## Extracted data entries
┄┄┄┄┄┄┄┄┄┄

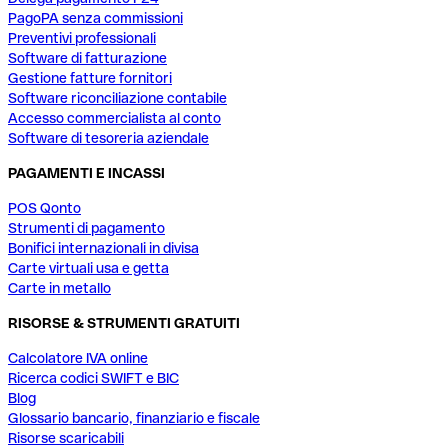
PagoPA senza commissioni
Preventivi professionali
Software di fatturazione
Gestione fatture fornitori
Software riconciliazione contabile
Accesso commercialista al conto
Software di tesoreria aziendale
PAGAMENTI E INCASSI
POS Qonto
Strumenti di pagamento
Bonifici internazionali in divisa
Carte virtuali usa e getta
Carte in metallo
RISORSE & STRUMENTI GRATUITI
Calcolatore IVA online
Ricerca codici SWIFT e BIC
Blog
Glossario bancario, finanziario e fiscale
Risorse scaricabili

┄┄┄┄┄┄┄┄┄┄

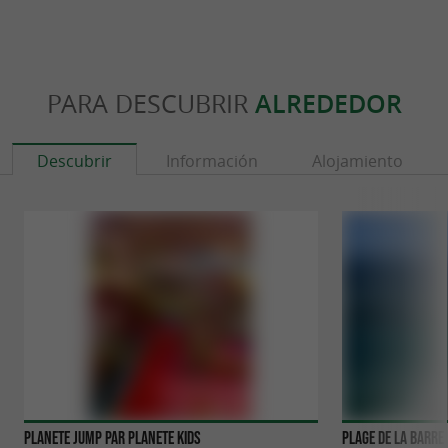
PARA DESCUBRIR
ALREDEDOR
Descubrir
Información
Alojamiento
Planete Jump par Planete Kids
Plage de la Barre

┄┄┄┄┄┄┄┄┄┄

## WHAT THE TASK REQUIRES
Print exactly the lines above, between the one holding "PagoPA senza commissioni" and the one holding "Risorse scaricabili", inclusive, and nothing besides.

## EXPECTED ANSWER
PagoPA senza commissioni
Preventivi professionali
Software di fatturazione
Gestione fatture fornitori
Software riconciliazione contabile
Accesso commercialista al conto
Software di tesoreria aziendale
PAGAMENTI E INCASSI
POS Qonto
Strumenti di pagamento
Bonifici internazionali in divisa
Carte virtuali usa e getta
Carte in metallo
RISORSE & STRUMENTI GRATUITI
Calcolatore IVA online
Ricerca codici SWIFT e BIC
Blog
Glossario bancario, finanziario e fiscale
Risorse scaricabili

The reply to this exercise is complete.